LIV Golf didn’t sneak into South Africa. It kicked the front door down.

LIV Golf just made a thunderous entrance into South Africa and our CEO, Andrew Ross has a few things to say about it.

With deep experience launching and evolving disruptive sports formats like T20 cricket, Andrew unpacks what the arrival of LIV really means for golf, sports marketing, and the traditional institutions that now face a very modern challenge.

Love it or hate it, the LIV model is forcing change. If you work in sport, it’s time to pay attention.

24,000 tickets sold on day one. Whatever your opinion, you can’t ignore that.

As expected, the public interest has been intense, and I’m sure a host of corporate packages are being snapped up as we speak.

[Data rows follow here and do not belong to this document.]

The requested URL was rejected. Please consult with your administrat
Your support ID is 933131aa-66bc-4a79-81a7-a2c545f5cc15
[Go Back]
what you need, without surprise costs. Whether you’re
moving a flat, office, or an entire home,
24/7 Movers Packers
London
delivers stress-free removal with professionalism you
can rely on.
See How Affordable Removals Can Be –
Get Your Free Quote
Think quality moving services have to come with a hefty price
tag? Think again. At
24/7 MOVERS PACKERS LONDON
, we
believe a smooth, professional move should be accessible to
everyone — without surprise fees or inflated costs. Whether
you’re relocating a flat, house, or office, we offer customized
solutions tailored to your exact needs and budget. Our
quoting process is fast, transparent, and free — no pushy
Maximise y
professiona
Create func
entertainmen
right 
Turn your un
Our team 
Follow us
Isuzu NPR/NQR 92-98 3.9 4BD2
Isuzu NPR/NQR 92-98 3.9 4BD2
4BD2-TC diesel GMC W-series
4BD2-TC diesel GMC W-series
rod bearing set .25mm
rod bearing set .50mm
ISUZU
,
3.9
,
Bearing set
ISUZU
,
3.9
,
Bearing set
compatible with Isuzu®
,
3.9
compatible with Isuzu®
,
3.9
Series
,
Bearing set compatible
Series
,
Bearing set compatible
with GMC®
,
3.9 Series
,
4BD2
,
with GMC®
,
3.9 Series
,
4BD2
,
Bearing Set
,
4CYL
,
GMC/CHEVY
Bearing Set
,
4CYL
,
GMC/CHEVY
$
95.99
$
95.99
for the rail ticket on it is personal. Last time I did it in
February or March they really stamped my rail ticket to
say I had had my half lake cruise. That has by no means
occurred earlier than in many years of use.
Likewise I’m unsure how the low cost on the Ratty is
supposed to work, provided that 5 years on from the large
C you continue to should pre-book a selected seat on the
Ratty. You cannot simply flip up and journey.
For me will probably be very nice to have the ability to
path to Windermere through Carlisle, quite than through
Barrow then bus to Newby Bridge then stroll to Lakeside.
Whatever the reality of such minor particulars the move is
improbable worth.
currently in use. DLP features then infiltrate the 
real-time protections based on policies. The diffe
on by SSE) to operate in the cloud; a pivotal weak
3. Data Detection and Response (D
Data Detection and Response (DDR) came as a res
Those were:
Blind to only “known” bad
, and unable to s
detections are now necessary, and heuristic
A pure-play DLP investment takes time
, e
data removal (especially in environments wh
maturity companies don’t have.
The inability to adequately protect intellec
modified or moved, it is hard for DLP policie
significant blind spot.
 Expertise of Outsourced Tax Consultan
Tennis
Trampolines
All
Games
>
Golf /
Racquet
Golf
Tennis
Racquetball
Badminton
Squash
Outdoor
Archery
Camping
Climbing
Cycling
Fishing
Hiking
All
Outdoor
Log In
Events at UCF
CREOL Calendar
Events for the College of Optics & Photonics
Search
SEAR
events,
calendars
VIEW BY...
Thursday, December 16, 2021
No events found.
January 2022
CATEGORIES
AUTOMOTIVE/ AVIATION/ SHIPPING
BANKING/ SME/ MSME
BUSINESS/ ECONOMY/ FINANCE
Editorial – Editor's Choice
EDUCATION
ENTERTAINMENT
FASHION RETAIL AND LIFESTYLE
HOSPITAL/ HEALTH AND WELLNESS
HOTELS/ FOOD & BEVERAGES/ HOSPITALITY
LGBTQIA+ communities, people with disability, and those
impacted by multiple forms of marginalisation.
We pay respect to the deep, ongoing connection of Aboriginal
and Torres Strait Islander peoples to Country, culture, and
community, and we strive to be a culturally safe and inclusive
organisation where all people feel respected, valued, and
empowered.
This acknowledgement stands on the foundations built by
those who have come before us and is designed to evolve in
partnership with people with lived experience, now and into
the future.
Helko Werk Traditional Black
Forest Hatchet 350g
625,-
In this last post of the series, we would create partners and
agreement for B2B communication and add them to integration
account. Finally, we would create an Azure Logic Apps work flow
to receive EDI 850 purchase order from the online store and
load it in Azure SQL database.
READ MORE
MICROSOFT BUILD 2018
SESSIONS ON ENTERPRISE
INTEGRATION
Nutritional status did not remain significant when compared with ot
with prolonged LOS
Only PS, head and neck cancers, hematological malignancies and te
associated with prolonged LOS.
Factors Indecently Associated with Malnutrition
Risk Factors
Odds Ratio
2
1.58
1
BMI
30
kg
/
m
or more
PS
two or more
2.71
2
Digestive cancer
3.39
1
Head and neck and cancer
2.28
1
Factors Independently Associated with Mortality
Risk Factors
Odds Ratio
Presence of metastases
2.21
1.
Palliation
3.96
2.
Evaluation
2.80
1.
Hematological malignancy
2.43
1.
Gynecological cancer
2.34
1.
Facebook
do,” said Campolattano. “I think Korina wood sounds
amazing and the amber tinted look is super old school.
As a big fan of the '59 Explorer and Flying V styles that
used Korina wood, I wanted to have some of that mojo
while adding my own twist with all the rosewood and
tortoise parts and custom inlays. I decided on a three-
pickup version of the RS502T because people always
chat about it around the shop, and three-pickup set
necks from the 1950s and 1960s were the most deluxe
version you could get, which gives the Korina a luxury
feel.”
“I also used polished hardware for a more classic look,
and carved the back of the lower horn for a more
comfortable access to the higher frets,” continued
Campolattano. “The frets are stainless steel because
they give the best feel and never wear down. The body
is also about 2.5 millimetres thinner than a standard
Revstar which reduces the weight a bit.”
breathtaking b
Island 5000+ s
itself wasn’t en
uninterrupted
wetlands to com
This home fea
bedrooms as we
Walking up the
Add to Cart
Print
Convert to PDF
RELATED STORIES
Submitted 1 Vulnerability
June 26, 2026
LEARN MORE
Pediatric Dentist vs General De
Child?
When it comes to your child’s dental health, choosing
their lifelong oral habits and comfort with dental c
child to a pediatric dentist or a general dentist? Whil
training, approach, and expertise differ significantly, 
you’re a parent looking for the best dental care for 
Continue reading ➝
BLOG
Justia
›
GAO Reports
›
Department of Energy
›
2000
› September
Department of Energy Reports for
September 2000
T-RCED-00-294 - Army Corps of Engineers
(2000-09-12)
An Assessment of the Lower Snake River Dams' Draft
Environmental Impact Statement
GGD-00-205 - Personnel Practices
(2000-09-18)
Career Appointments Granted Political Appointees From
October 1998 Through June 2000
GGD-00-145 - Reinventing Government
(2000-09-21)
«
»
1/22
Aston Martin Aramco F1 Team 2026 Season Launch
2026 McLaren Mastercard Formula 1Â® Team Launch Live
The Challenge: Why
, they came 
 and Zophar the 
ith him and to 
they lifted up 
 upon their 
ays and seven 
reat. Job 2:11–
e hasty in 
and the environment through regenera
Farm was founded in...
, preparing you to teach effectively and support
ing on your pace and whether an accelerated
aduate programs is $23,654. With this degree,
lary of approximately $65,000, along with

As the consumer, broadcast, and commercial worlds all change at breakneck speed, this is the best thing to happen to golf in years.

But I doubt the “old guard” institutions like GolfRSA will see it the same way. 

Change challenges entrenched power and control. It makes incumbents uncomfortable. But there’s very little I can see that South African golf in the broad sense won’t benefit from with a showcase spectacle like LIV arriving on our shores.

I’m more than qualified to have an opinion on this.

You see, early in my career, I was lucky to play an instrumental role in the development and formation of the T20 Cricket product, helping roll it out to stadia around the country, then the world.

We delivered Sports Presentation programmes for the inaugural World T20, IPL, CLT20, and hundreds of Proteas domestic and international games. But it’s easy to forget this new format was not welcomed with open arms.

We fought for over a year for innovations we knew would differentiate the format, like cheerleaders on the side of the pitch, in-game pyro, DJ boxes, and more (all ideas borne here in SA). Ideas now so commonplace, they seem odd when they’re missing. Yet at the time, at the start of this fledgling format, it literally “just wasn’t cricket.”

Over 50% of domestic media coverage of the first South African Pro20 (we couldn’t call it T20 as there was a sponsor conflict) was negative. Soundbites from captains called it “slap and tickle cricket” and said it would never last. 

Slowly, year after year, the tide turned.

Audiences realised what they, their families, and their weekends wanted had been in front of them all along. They just didn’t know it yet because they’d never seen it packaged this way.

Today, purists aside, it’s impossible to imagine a cricket landscape without Twenty20. It brought new blood into the sport. It created innovations, controversy, heroes, and villains. But more than anything, it served the broader game harder than many realise.

And that’s where LIV Golf is now – controversial, divisive, and (gasp) non-conformist. And it just sold 24,000 tickets in one day. That’s not noise – that’s a signal.

With all the controversy, its renegade status, and its disruption of the old guard, it will ultimately benefit the broader game, politics aside.

You don’t have to like LIV Golf. But if you work in sport, you’d be an idiot not to pay attention.

Bravo to the big thinkers.

There’s more than enough space in this new world for everyone.

It’s a bold new world, and you get nowhere by standing still.

For the first time in South Africa, I’ll be watching golf with keen interest.